| PROBLEM TO SOLVE |
Write every line below out again exactly, images omitted.

>>>>

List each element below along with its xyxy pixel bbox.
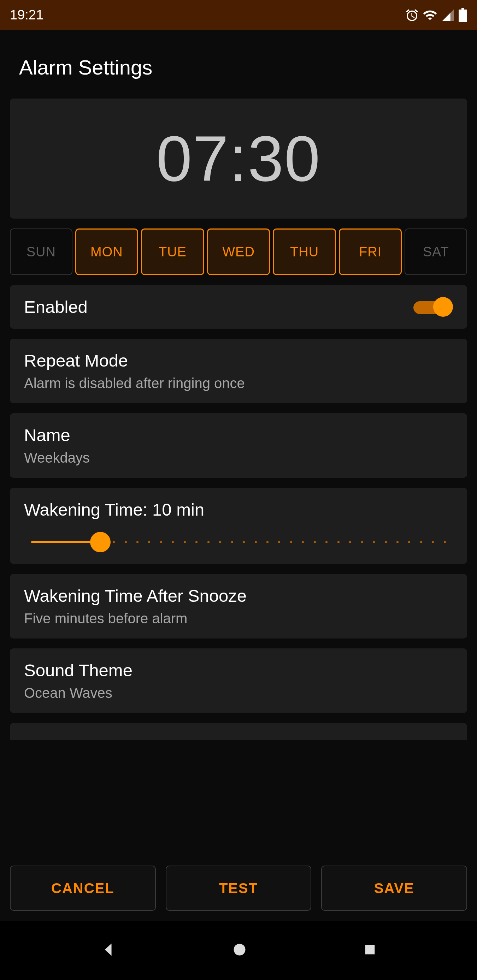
wifi-icon bbox=[423, 8, 437, 22]
wakening-time-row[interactable]: Wakening Time: 10 min bbox=[10, 488, 467, 564]
repeat-label: Repeat Mode bbox=[24, 351, 453, 371]
sound-label: Sound Theme bbox=[24, 660, 453, 680]
name-label: Name bbox=[24, 425, 453, 445]
status-icons bbox=[405, 8, 467, 22]
time-value: 07:30 bbox=[156, 121, 321, 196]
cancel-button[interactable]: CANCEL bbox=[10, 865, 156, 911]
signal-icon bbox=[441, 8, 455, 22]
enabled-row[interactable]: Enabled bbox=[10, 285, 467, 329]
wakening-slider[interactable] bbox=[24, 535, 453, 549]
name-sub: Weekdays bbox=[24, 450, 453, 466]
home-button[interactable] bbox=[232, 942, 247, 959]
sound-theme-row[interactable]: Sound Theme Ocean Waves bbox=[10, 648, 467, 713]
content: Alarm Settings 07:30 SUNMONTUEWEDTHUFRIS… bbox=[0, 30, 477, 921]
name-row[interactable]: Name Weekdays bbox=[10, 413, 467, 478]
recent-button[interactable] bbox=[363, 943, 377, 958]
day-chip-wed[interactable]: WED bbox=[207, 229, 270, 275]
wakening-label: Wakening Time: 10 min bbox=[24, 500, 453, 520]
alarm-icon bbox=[405, 8, 419, 22]
day-chip-tue[interactable]: TUE bbox=[141, 229, 204, 275]
status-time: 19:21 bbox=[10, 7, 43, 22]
day-chip-thu[interactable]: THU bbox=[273, 229, 336, 275]
day-chip-mon[interactable]: MON bbox=[75, 229, 139, 275]
time-picker[interactable]: 07:30 bbox=[10, 99, 467, 219]
nav-bar bbox=[0, 921, 477, 980]
status-bar: 19:21 bbox=[0, 0, 477, 30]
page-title: Alarm Settings bbox=[10, 30, 467, 99]
day-chip-sat[interactable]: SAT bbox=[405, 229, 467, 275]
enabled-toggle[interactable] bbox=[413, 297, 453, 317]
sound-sub: Ocean Waves bbox=[24, 685, 453, 701]
wakening-snooze-row[interactable]: Wakening Time After Snooze Five minutes … bbox=[10, 574, 467, 638]
svg-rect-1 bbox=[365, 945, 375, 955]
test-button[interactable]: TEST bbox=[166, 865, 312, 911]
partial-card bbox=[10, 723, 467, 740]
buttons-row: CANCEL TEST SAVE bbox=[10, 865, 467, 921]
day-chip-fri[interactable]: FRI bbox=[339, 229, 402, 275]
day-chip-sun[interactable]: SUN bbox=[10, 229, 72, 275]
battery-icon bbox=[459, 8, 467, 22]
days-row: SUNMONTUEWEDTHUFRISAT bbox=[10, 229, 467, 275]
repeat-sub: Alarm is disabled after ringing once bbox=[24, 375, 453, 391]
svg-point-0 bbox=[234, 944, 245, 956]
save-button[interactable]: SAVE bbox=[321, 865, 467, 911]
back-button[interactable] bbox=[100, 942, 116, 959]
wakening-snooze-label: Wakening Time After Snooze bbox=[24, 586, 453, 606]
repeat-mode-row[interactable]: Repeat Mode Alarm is disabled after ring… bbox=[10, 339, 467, 403]
wakening-snooze-sub: Five minutes before alarm bbox=[24, 611, 453, 627]
enabled-label: Enabled bbox=[24, 297, 88, 317]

<<<<

| RESPONSE FOR THIS EXERCISE |
List each element below along with its xyxy pixel bbox.
wifi-icon bbox=[423, 8, 437, 22]
wakening-time-row[interactable]: Wakening Time: 10 min bbox=[10, 488, 467, 564]
repeat-label: Repeat Mode bbox=[24, 351, 453, 371]
sound-label: Sound Theme bbox=[24, 660, 453, 680]
name-label: Name bbox=[24, 425, 453, 445]
status-icons bbox=[405, 8, 467, 22]
time-value: 07:30 bbox=[156, 121, 321, 196]
cancel-button[interactable]: CANCEL bbox=[10, 865, 156, 911]
signal-icon bbox=[441, 8, 455, 22]
enabled-row[interactable]: Enabled bbox=[10, 285, 467, 329]
wakening-slider[interactable] bbox=[24, 535, 453, 549]
name-sub: Weekdays bbox=[24, 450, 453, 466]
home-button[interactable] bbox=[232, 942, 247, 959]
sound-theme-row[interactable]: Sound Theme Ocean Waves bbox=[10, 648, 467, 713]
content: Alarm Settings 07:30 SUNMONTUEWEDTHUFRIS… bbox=[0, 30, 477, 921]
name-row[interactable]: Name Weekdays bbox=[10, 413, 467, 478]
recent-button[interactable] bbox=[363, 943, 377, 958]
day-chip-wed[interactable]: WED bbox=[207, 229, 270, 275]
wakening-label: Wakening Time: 10 min bbox=[24, 500, 453, 520]
alarm-icon bbox=[405, 8, 419, 22]
day-chip-tue[interactable]: TUE bbox=[141, 229, 204, 275]
status-time: 19:21 bbox=[10, 7, 43, 22]
day-chip-thu[interactable]: THU bbox=[273, 229, 336, 275]
day-chip-mon[interactable]: MON bbox=[75, 229, 139, 275]
time-picker[interactable]: 07:30 bbox=[10, 99, 467, 219]
nav-bar bbox=[0, 921, 477, 980]
status-bar: 19:21 bbox=[0, 0, 477, 30]
page-title: Alarm Settings bbox=[10, 30, 467, 99]
day-chip-sat[interactable]: SAT bbox=[405, 229, 467, 275]
enabled-toggle[interactable] bbox=[413, 297, 453, 317]
sound-sub: Ocean Waves bbox=[24, 685, 453, 701]
wakening-snooze-row[interactable]: Wakening Time After Snooze Five minutes … bbox=[10, 574, 467, 638]
svg-rect-1 bbox=[365, 945, 375, 955]
test-button[interactable]: TEST bbox=[166, 865, 312, 911]
partial-card bbox=[10, 723, 467, 740]
buttons-row: CANCEL TEST SAVE bbox=[10, 865, 467, 921]
day-chip-fri[interactable]: FRI bbox=[339, 229, 402, 275]
day-chip-sun[interactable]: SUN bbox=[10, 229, 72, 275]
battery-icon bbox=[459, 8, 467, 22]
days-row: SUNMONTUEWEDTHUFRISAT bbox=[10, 229, 467, 275]
repeat-sub: Alarm is disabled after ringing once bbox=[24, 375, 453, 391]
svg-point-0 bbox=[234, 944, 245, 956]
save-button[interactable]: SAVE bbox=[321, 865, 467, 911]
back-button[interactable] bbox=[100, 942, 116, 959]
wakening-snooze-label: Wakening Time After Snooze bbox=[24, 586, 453, 606]
repeat-mode-row[interactable]: Repeat Mode Alarm is disabled after ring… bbox=[10, 339, 467, 403]
wakening-snooze-sub: Five minutes before alarm bbox=[24, 611, 453, 627]
enabled-label: Enabled bbox=[24, 297, 88, 317]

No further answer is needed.